One of the strengths of the proposed model is that it provides an opportunity and framework in which to analyse the impact of varying assumptions about definition of disease and at-risk populations, estimating skill inputs from care protocols, and translating skills and competencies into professional groupings or occupations. It is proposed that an expert clinical and policy advisory committee would be established as part of model implementation to inform the sets of assumptions incorporated into the modelling.
The performance of the model is to be assessed in the first instance in terms of capacity for implementation; this essentially concerns access to necessary data and ability to develop robust sets of assumptions to complete the analysis. The ultimate test of performance must also include whether it is found to offer a useful contribution to workforce planning, health services planning, education, and training policy, and whether these in turn support the adoption of clinical best practice care and are expected improvements in patient health outcomes.
While undoubtedly there are important practical and theoretical issues still to be explored, as enunciated above, we suggest that adopting a health workforce demand model similar to that described here is critical to moves towards best practice care. Unless the service system has the skill-base to deliver best practice care, the value of guideline development and dissemination will be compromised in its capacity to deliver best practice care. Given distortions in the market for health care and restrictions on health workforce supply, it is highly unlikely that the normal market mechanisms will resolve the health labour force question in a way that will support delivery of best practice care.

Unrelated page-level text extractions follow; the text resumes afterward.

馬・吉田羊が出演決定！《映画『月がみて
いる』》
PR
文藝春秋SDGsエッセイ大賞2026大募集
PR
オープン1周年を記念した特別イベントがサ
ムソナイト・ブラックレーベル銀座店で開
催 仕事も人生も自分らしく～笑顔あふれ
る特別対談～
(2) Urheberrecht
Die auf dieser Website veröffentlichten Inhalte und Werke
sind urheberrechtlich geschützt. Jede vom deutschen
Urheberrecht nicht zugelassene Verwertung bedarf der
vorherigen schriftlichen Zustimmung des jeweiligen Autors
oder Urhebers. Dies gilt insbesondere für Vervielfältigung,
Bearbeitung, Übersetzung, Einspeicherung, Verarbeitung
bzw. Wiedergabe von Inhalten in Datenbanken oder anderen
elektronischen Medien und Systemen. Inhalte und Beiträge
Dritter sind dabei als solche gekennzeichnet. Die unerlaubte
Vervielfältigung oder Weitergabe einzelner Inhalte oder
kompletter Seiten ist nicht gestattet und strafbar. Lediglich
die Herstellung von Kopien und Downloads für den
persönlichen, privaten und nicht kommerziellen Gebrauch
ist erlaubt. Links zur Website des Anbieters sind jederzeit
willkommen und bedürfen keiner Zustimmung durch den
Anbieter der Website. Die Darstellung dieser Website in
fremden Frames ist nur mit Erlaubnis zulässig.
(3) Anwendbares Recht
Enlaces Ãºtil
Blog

The proposed health workforce model is an important first step in developing an evidence-based human resources framework for implementing chronic disease management consistent with clinical practice guidelines that offers an evidence-based alternative to the commonly used simplistic methods (like population ratios). Application of the model will allow planners to determine the gap between the current health workforce and that required for evidence-based practice to inform service planning as well as education and training policy.

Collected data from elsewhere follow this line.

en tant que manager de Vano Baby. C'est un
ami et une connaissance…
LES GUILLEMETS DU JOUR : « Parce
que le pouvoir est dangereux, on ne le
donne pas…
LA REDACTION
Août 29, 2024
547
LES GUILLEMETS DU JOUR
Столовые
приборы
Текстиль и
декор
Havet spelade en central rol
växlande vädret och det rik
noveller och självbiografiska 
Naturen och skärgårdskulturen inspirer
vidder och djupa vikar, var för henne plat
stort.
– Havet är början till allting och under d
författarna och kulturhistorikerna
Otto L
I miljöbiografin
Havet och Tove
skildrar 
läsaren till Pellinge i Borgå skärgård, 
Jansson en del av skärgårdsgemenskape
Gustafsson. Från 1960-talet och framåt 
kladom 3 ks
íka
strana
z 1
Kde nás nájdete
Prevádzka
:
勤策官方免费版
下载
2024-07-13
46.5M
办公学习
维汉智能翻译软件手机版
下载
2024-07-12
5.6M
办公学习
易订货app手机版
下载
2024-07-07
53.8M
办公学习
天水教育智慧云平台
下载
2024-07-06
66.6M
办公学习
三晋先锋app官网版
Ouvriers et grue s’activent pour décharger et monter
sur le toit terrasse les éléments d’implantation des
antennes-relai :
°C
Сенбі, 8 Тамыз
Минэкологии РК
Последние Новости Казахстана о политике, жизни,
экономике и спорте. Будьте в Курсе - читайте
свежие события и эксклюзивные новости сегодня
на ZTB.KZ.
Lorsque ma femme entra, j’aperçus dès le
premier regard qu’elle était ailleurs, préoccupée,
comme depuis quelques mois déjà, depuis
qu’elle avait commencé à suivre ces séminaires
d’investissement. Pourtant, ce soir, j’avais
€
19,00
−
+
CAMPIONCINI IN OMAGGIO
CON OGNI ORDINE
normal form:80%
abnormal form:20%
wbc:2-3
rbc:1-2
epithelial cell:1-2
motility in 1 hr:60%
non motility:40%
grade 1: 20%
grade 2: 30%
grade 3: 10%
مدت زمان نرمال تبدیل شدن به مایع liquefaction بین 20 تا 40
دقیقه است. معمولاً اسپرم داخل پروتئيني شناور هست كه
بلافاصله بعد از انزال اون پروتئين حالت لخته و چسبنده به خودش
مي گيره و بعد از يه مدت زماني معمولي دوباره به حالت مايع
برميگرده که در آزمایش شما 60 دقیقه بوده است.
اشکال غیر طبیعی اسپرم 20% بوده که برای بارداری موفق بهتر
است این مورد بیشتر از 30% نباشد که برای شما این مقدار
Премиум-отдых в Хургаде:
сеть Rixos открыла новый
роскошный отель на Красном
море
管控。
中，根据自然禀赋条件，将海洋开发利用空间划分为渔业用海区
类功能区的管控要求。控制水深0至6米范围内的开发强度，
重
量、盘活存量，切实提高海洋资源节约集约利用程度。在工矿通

The achievement of best practice care and enhanced health and wellbeing of persons with chronic disease presumes however that related health system reform elements are simultaneously pursued. It is also the case that if clinical guidelines are not based on evidence regarding effective and cost-effective care, then supporting the delivery of care consistent with clinical guidelines will not achieve the promised gains in health and wellbeing. For this reason, the ultimate test of model performance is whether clinical practice is better aligned with CPG, and whether through this the expected improvement in patient outcomes are realised.
While there are undoubted challenges in the implementation of the proposed model, it provides an evidence-based alternative to the commonly used simplistic methods. Subsequent application will provide information about the gap between the current skill base and that required for evidence-based practice, highlighting priorities for change to inform health care reform, education, and training policy. The ultimate test of the model is whether its use results in changes in clinical practice in alignment with CPG-defined care.
We gratefully acknowledge the valuable comments by the two reviewers; Susan Nancarrow and Carolyn Green; as well as contributions to early thinking on this subject by Dr Iain Robertson.